In the entries below, filter for the word "tylko" and copy every matching line.
......
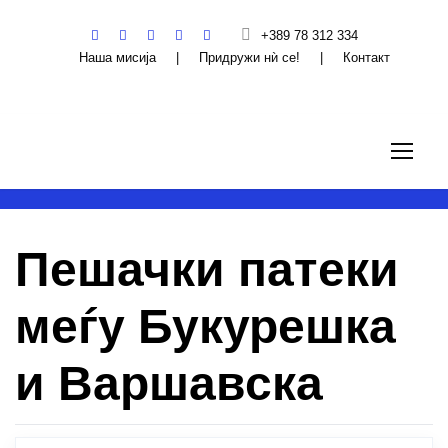
+389 78 312 334
Наша мисија
|
Придружи нѝ се!
|
Контакт
Пешачки патеки
меѓу Букурешка
и Варшавска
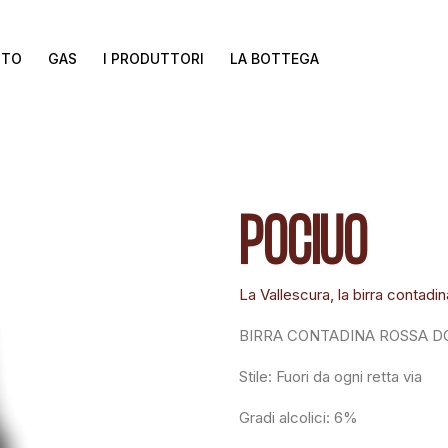
TTO
GAS
I PRODUTTORI
LA BOTTEGA
POCIUO
La Vallescura, la birra contadin
BIRRA CONTADINA ROSSA D
Stile: Fuori da ogni retta via
Gradi alcolici: 6%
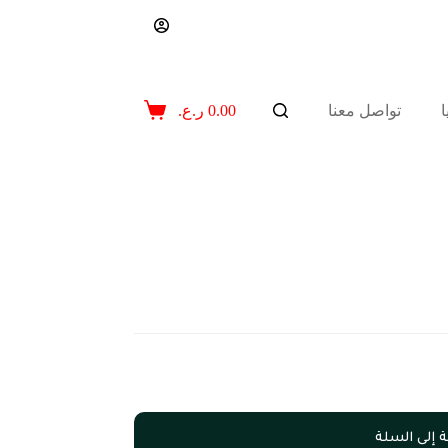
تواصل معنا
0.00
ر.ع.
عربة
التسوق
 إلى السلة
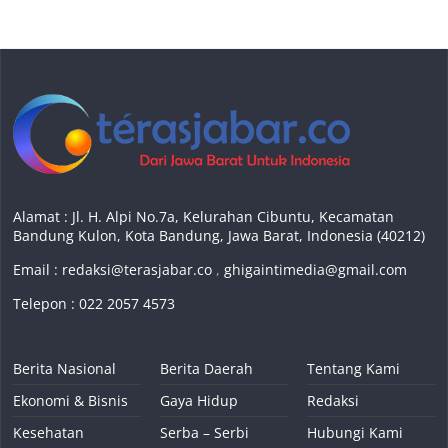
Alamat : Jl. H. Alpi No.7a, Kelurahan Cibuntu, Kecamatan
Bandung Kulon, Kota Bandung, Jawa Barat, Indonesia (40212)
Email :
redaksi@terasjabar.co
,
ghigaintimedia@gmail.com
Telepon : 022 2057 4573
Berita Nasional
Berita Daerah
Tentang Kami
Ekonomi & Bisnis
Gaya Hidup
Redaksi
Kesehatan
Serba – Serbi
Hubungi Kami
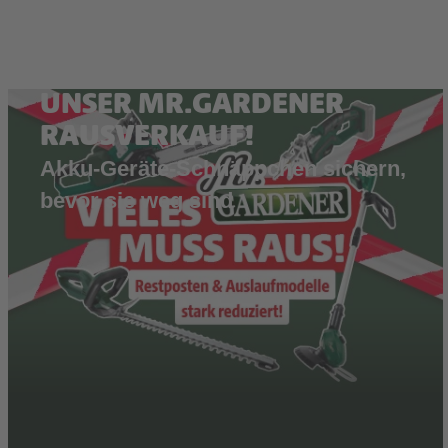
UNSER MR.GARDENER
RAUSVERKAUF!
Akku-Geräte-Schnäppchen sichern,
bevor sie weg sind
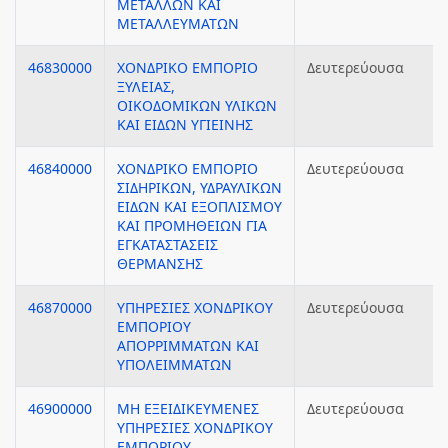
ΜΕΤΑΛΛΩΝ ΚΑΙ
ΜΕΤΑΛΛΕΥΜΑΤΩΝ
46830000
ΧΟΝΔΡΙΚΟ ΕΜΠΟΡΙΟ
Δευτερεύουσα
ΞΥΛΕΙΑΣ,
ΟΙΚΟΔΟΜΙΚΩΝ ΥΛΙΚΩΝ
ΚΑΙ ΕΙΔΩΝ ΥΓΙΕΙΝΗΣ
46840000
ΧΟΝΔΡΙΚΟ ΕΜΠΟΡΙΟ
Δευτερεύουσα
ΣΙΔΗΡΙΚΩΝ, ΥΔΡΑΥΛΙΚΩΝ
ΕΙΔΩΝ ΚΑΙ ΕΞΟΠΛΙΣΜΟΥ
ΚΑΙ ΠΡΟΜΗΘΕΙΩΝ ΓΙΑ
ΕΓΚΑΤΑΣΤΑΣΕΙΣ
ΘΕΡΜΑΝΣΗΣ
46870000
ΥΠΗΡΕΣΙΕΣ ΧΟΝΔΡΙΚΟΥ
Δευτερεύουσα
ΕΜΠΟΡΙΟΥ
ΑΠΟΡΡΙΜΜΑΤΩΝ ΚΑΙ
ΥΠΟΛΕΙΜΜΑΤΩΝ
46900000
ΜΗ ΕΞΕΙΔΙΚΕΥΜΕΝΕΣ
Δευτερεύουσα
ΥΠΗΡΕΣΙΕΣ ΧΟΝΔΡΙΚΟΥ
ΕΜΠΟΡΙΟΥ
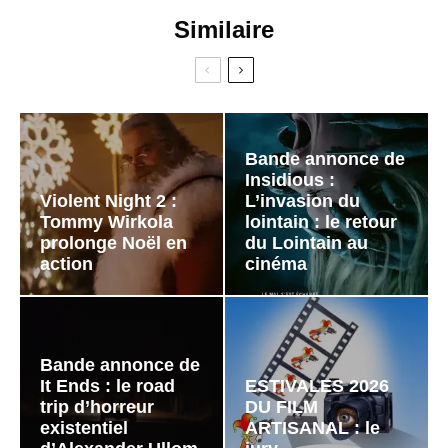
Similaire
Bande annonce de
Insidious :
Violent Night 2 :
L’invasion du
Tommy Wirkola
lointain : le retour
prolonge Noël en
du Lointain au
action
cinéma
Bande annonce de
It Ends : le road
ESTIVALES 2026
trip d’horreur
DU FILM
existentiel
ARTISANAL : le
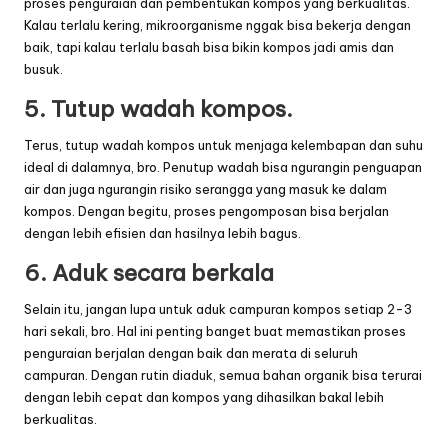
proses penguraian dan pembentukan kompos yang berkualitas.
Kalau terlalu kering, mikroorganisme nggak bisa bekerja dengan
baik, tapi kalau terlalu basah bisa bikin kompos jadi amis dan
busuk.
5. Tutup wadah kompos.
Terus, tutup wadah kompos untuk menjaga kelembapan dan suhu
ideal di dalamnya, bro. Penutup wadah bisa ngurangin penguapan
air dan juga ngurangin risiko serangga yang masuk ke dalam
kompos. Dengan begitu, proses pengomposan bisa berjalan
dengan lebih efisien dan hasilnya lebih bagus.
6. Aduk secara berkala
Selain itu, jangan lupa untuk aduk campuran kompos setiap 2-3
hari sekali, bro. Hal ini penting banget buat memastikan proses
penguraian berjalan dengan baik dan merata di seluruh
campuran. Dengan rutin diaduk, semua bahan organik bisa terurai
dengan lebih cepat dan kompos yang dihasilkan bakal lebih
berkualitas.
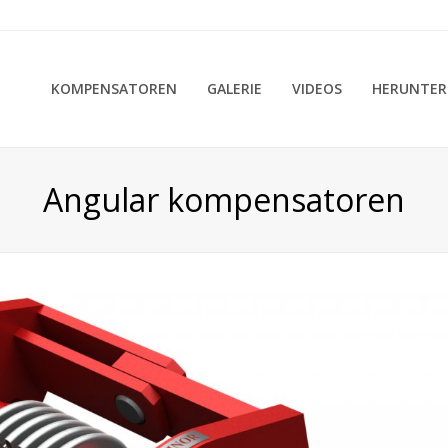
KOMPENSATOREN
GALERIE
VIDEOS
HERUNTER
Angular kompensatoren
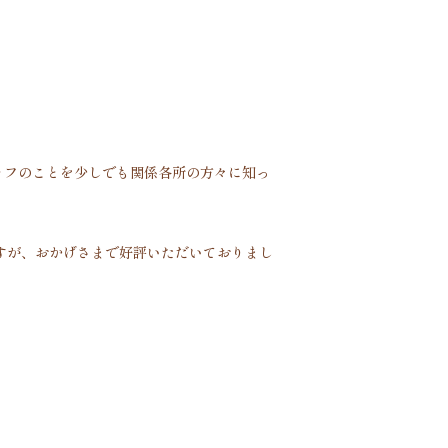
ッフのことを少しでも関係各所の方々に知っ
すが、おかげさまで好評いただいておりまし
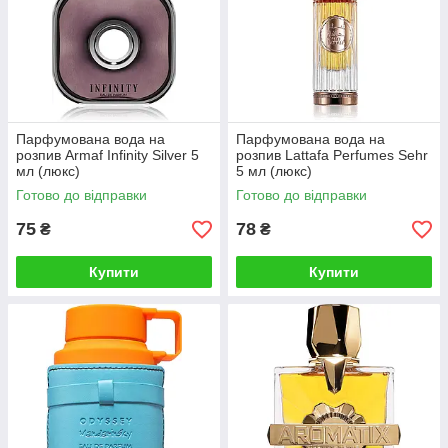
Парфумована вода на
Парфумована вода на
розпив Armaf Infinity Silver 5
розпив Lattafa Perfumes Sehr
мл (люкс)
5 мл (люкс)
Готово до відправки
Готово до відправки
75
78
₴
₴
Купити
Купити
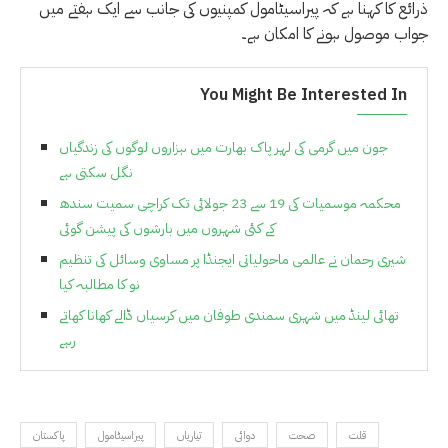
ذرائع کا کہنا ہے کہ پیراسیٹامول کمپنیوں کی جانب سے ایک ہفتے میں
جواب موصول ہونے کا امکان ہے۔
You Might Be Interested In
جون میں گرمی کی لہر پاک بھارت میں ہزاروں لوگوں کی زندگیاں
نگل سکتی ہے
محکمہ موسمیات کی 19 سے 23 جولائی تک کراچی سمیت سندھ
کے کئی شہروں میں بارشوں کی پیشن گوئی
شیری رحمان نے عالمی ماحولیاتی ایجنڈا پر مساوی وسائل کی تنظیم
نو کا مطالبہ کیا
تھائی لینڈ میں شہری سمندی طوفان میں کرسیاں ڈالے کھانا کھاتے
رہے
قلت
صحت
دوائی
تیاریاں
پیراسیٹامول
پاکستان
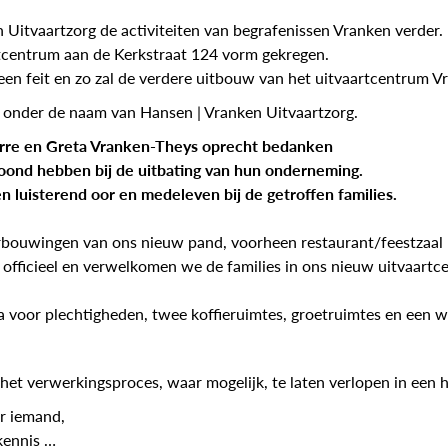
Uitvaartzorg de activiteiten van begrafenissen Vranken verder.
rtcentrum aan de Kerkstraat 124 vorm gekregen.
 een feit en zo zal de verdere uitbouw van het uitvaartcentrum 
t onder de naam van Hansen | Vranken Uitvaartzorg.
erre en Greta Vranken-Theys oprecht bedanken
etoond hebben bij de uitbating van hun onderneming.
n luisterend oor en medeleven bij de getroffen families.
rbouwingen van ons nieuw pand, voorheen restaurant/feestzaal 
officieel en verwelkomen we de families in ons nieuw uitvaartce
 voor plechtigheden, twee koffieruimtes, groetruimtes en een w
het verwerkingsproces, waar mogelijk, te laten verlopen in een h
ar iemand,
 kennis …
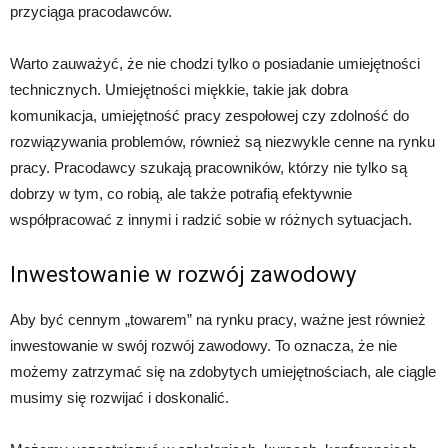
przyciąga pracodawców.
Warto zauważyć, że nie chodzi tylko o posiadanie umiejętności
technicznych. Umiejętności miękkie, takie jak dobra
komunikacja, umiejętność pracy zespołowej czy zdolność do
rozwiązywania problemów, również są niezwykle cenne na rynku
pracy. Pracodawcy szukają pracowników, którzy nie tylko są
dobrzy w tym, co robią, ale także potrafią efektywnie
współpracować z innymi i radzić sobie w różnych sytuacjach.
Inwestowanie w rozwój zawodowy
Aby być cennym „towarem” na rynku pracy, ważne jest również
inwestowanie w swój rozwój zawodowy. To oznacza, że nie
możemy zatrzymać się na zdobytych umiejętnościach, ale ciągle
musimy się rozwijać i doskonalić.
......
• **Response box**:
Warto zauważyć, że nie chodzi tylko o posiadanie umiejętności
pracy. Pracodawcy szukają pracowników, którzy nie tylko są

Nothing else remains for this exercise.